Temperature and perplexity

Setting temperature != 1.0 distorts the probability distribution and makes perplexity values incomparable across runs. Always use 1.0 for benchmarking.


PerplexityResult

Every evaluation returns a PerplexityResult:

pub const PerplexityResult = struct {
    perplexity: f64,
    log_perplexity: f64,
    bits_per_char: f64,
    bits_per_token: f64,
    total_tokens: usize,
    total_chars: usize,
    token_log_probs: []f64,
    sequence_perplexities: []f64,
    evaluation_time_ms: u64,
    peak_memory_usage: usize,
};

The token_log_probs array stores the per-position log-probability, enabling fine-grained analysis (e.g., identifying passages where the model struggles). sequence_perplexities is populated when evaluating a multi-sequence dataset.


Sliding Window Evaluation

When a token sequence exceeds max_sequence_length, the evaluator switches to a sliding-window strategy:

flowchart LR
    subgraph Window 1
        T1[t1...t512]
    end
    subgraph Window 2
        T2[t449...t960]
    end
    subgraph Window 3
        T3[t897...t1408]
    end
    T1 -- "overlap 64" --> T2
    T2 -- "overlap 64" --> T3
  1. The first window spans positions \([0, W)\) where \(W\) = sliding_window.
  2. Each subsequent window advances by \(W - O\) positions (\(O\) = window_overlap).
  3. Within each window, log-probabilities are computed via a full forward pass.
  4. Tokens in the overlap region are discarded from the second window to avoid double-counting. Only positions in the non-overlapping suffix contribute to the aggregate.

The overlap ensures that every token has sufficient left-context for accurate prediction, even at window boundaries.

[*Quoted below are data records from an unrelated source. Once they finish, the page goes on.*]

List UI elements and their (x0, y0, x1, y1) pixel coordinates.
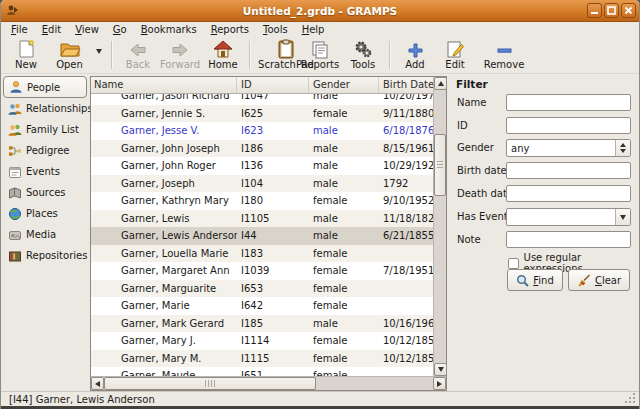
vertical-scrollbar[interactable] (433, 77, 446, 376)
filter-id-input[interactable] (506, 117, 631, 134)
open-folder-icon (59, 39, 81, 59)
dropdown-arrow-icon[interactable] (615, 209, 630, 225)
find-button[interactable]: Find (507, 269, 563, 291)
scroll-down-button[interactable] (434, 363, 447, 376)
table-row[interactable]: Garner, Mary J.I1114female10/12/1851 (91, 332, 433, 350)
toolbar-separator (389, 41, 391, 69)
minimize-button[interactable] (587, 3, 602, 18)
horizontal-scrollbar-thumb[interactable] (104, 377, 316, 390)
open-dropdown-arrow[interactable] (96, 49, 102, 54)
table-row[interactable]: Garner, MarieI642female (91, 297, 433, 315)
menu-go[interactable]: Go (106, 23, 134, 36)
table-row[interactable]: Garner, Mary M.I1115female10/12/1851 (91, 350, 433, 368)
sidebar-item-media[interactable]: Media (3, 224, 87, 245)
scroll-left-button[interactable] (91, 377, 104, 390)
sidebar-item-repositories[interactable]: Repositories (3, 245, 87, 266)
table-row[interactable]: Garner, MaudeI651female (91, 367, 433, 376)
table-row[interactable]: Garner, JosephI104male1792 (91, 175, 433, 193)
home-button[interactable]: Home (201, 38, 245, 72)
close-button[interactable] (621, 3, 636, 18)
table-row[interactable]: Garner, Jason RichardI1047male10/20/1975 (91, 94, 433, 105)
table-row[interactable]: Garner, John RogerI136male10/29/1925 (91, 157, 433, 175)
table-cell-id: I1039 (237, 262, 309, 280)
clear-button[interactable]: Clear (568, 269, 630, 291)
menu-edit[interactable]: Edit (35, 23, 68, 36)
table-cell-name: Garner, Margaret Ann (91, 262, 237, 280)
table-cell-id: I653 (237, 280, 309, 298)
add-button[interactable]: Add (395, 38, 435, 72)
scroll-right-button[interactable] (433, 377, 446, 390)
table-row[interactable]: Garner, Margaret AnnI1039female7/18/1951 (91, 262, 433, 280)
sidebar-item-sources[interactable]: Sources (3, 182, 87, 203)
filter-has-event-combobox[interactable] (506, 208, 631, 226)
sidebar-item-people[interactable]: People (3, 76, 87, 98)
table-cell-gender: male (309, 210, 379, 228)
menu-reports[interactable]: Reports (204, 23, 256, 36)
table-cell-name: Garner, Jason Richard (91, 94, 237, 105)
menu-help[interactable]: Help (295, 23, 332, 36)
menu-file[interactable]: File (4, 23, 35, 36)
tools-button[interactable]: Tools (343, 38, 383, 72)
table-cell-name: Garner, Joseph (91, 175, 237, 193)
sidebar-item-relationships[interactable]: Relationships (3, 98, 87, 119)
table-row[interactable]: Garner, Louella MarieI183female (91, 245, 433, 263)
column-header-id[interactable]: ID (237, 77, 309, 93)
back-button[interactable]: Back (117, 38, 159, 72)
new-button[interactable]: New (6, 38, 46, 72)
table-cell-id: I44 (237, 227, 309, 245)
table-row[interactable]: Garner, Jennie S.I625female9/11/1880 (91, 105, 433, 123)
sidebar-item-family-list[interactable]: Family List (3, 119, 87, 140)
filter-death-date-input[interactable] (506, 185, 631, 202)
menu-tools[interactable]: Tools (256, 23, 295, 36)
menu-bookmarks[interactable]: Bookmarks (134, 23, 204, 36)
arrow-left-icon (95, 381, 100, 387)
titlebar[interactable]: Untitled_2.grdb - GRAMPS (1, 0, 639, 22)
horizontal-scrollbar[interactable] (91, 376, 446, 390)
table-header: Name ID Gender Birth Date (91, 77, 433, 94)
clear-button-label: Clear (595, 275, 621, 286)
sidebar-item-events[interactable]: Events (3, 161, 87, 182)
table-row[interactable]: Garner, Kathryn MaryI180female9/10/1952 (91, 192, 433, 210)
toolbar-separator (111, 41, 113, 69)
table-row[interactable]: Garner, Lewis AndersonI44male6/21/1855 (91, 227, 433, 245)
resize-grip[interactable] (624, 392, 636, 404)
table-cell-name: Garner, Marie (91, 297, 237, 315)
vertical-scrollbar-thumb[interactable] (434, 134, 446, 196)
table-cell-gender: male (309, 94, 379, 105)
table-cell-name: Garner, Mark Gerard (91, 315, 237, 333)
column-header-birth-date[interactable]: Birth Date (379, 77, 433, 93)
sidebar-item-places[interactable]: Places (3, 203, 87, 224)
table-cell-id: I183 (237, 245, 309, 263)
find-button-label: Find (533, 275, 554, 286)
add-plus-icon (407, 42, 424, 59)
table-row[interactable]: Garner, LewisI1105male11/18/1823 (91, 210, 433, 228)
sidebar: People Relationships Family List Pedig (3, 76, 87, 266)
table-row[interactable]: Garner, Jesse V.I623male6/18/1876 (91, 122, 433, 140)
filter-gender-combobox[interactable]: any (506, 139, 631, 157)
menu-view[interactable]: View (68, 23, 106, 36)
table-row[interactable]: Garner, MarguariteI653female (91, 280, 433, 298)
use-regex-checkbox[interactable] (508, 258, 519, 269)
arrow-right-icon (437, 381, 442, 387)
table-cell-birth (379, 297, 433, 315)
reports-documents-icon (310, 40, 330, 59)
table-row[interactable]: Garner, Mark GerardI185male10/16/1962 (91, 315, 433, 333)
forward-button[interactable]: Forward (159, 38, 201, 72)
filter-id-label: ID (457, 117, 468, 134)
column-header-gender[interactable]: Gender (309, 77, 379, 93)
table-cell-gender: female (309, 262, 379, 280)
remove-button[interactable]: Remove (479, 38, 529, 72)
table-cell-gender: female (309, 297, 379, 315)
reports-button[interactable]: Reports (297, 38, 343, 72)
open-button[interactable]: Open (47, 38, 92, 72)
spinner-arrows-icon[interactable] (615, 140, 630, 156)
maximize-button[interactable] (604, 3, 619, 18)
filter-name-input[interactable] (506, 94, 631, 111)
edit-button[interactable]: Edit (437, 38, 473, 72)
sidebar-item-pedigree[interactable]: Pedigree (3, 140, 87, 161)
table-row[interactable]: Garner, John JosephI186male8/15/1961 (91, 140, 433, 158)
column-header-name[interactable]: Name (91, 77, 237, 93)
scroll-up-button[interactable] (434, 77, 447, 90)
filter-note-input[interactable] (506, 231, 631, 248)
filter-birth-date-input[interactable] (506, 162, 631, 179)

Choosing window parameters

  • Set sliding_window close to the model's training context length for maximum accuracy.
  • An overlap of 64--128 tokens is usually sufficient for stable boundary transitions.

Interpreting Results

What is "good" perplexity?

Perplexity depends on the vocabulary, tokeniser, dataset, and model size. The following table gives rough baselines on WikiText-103 for common model sizes:

Model Size FP16 PPL Q4_K_M PPL Q8_0 PPL
7B ~5.7 ~5.9 ~5.7
13B ~5.1 ~5.3 ~5.1
30B ~4.3 ~4.5 ~4.3
65B ~3.5 ~3.7 ~3.5

Absolute vs. relative

Absolute perplexity varies wildly across datasets (news articles might yield PPL 15 while code yields PPL 3). Compare models on the same dataset and focus on relative differences.

Degradation thresholds

Degradation Verdict
< 1 % Negligible -- quantisation is lossless for practical purposes.
1--5 % Acceptable for most applications.
5--15 % Noticeable quality loss; consider a higher-bit quantisation.
> 15 % Severe -- avoid for tasks requiring factual accuracy.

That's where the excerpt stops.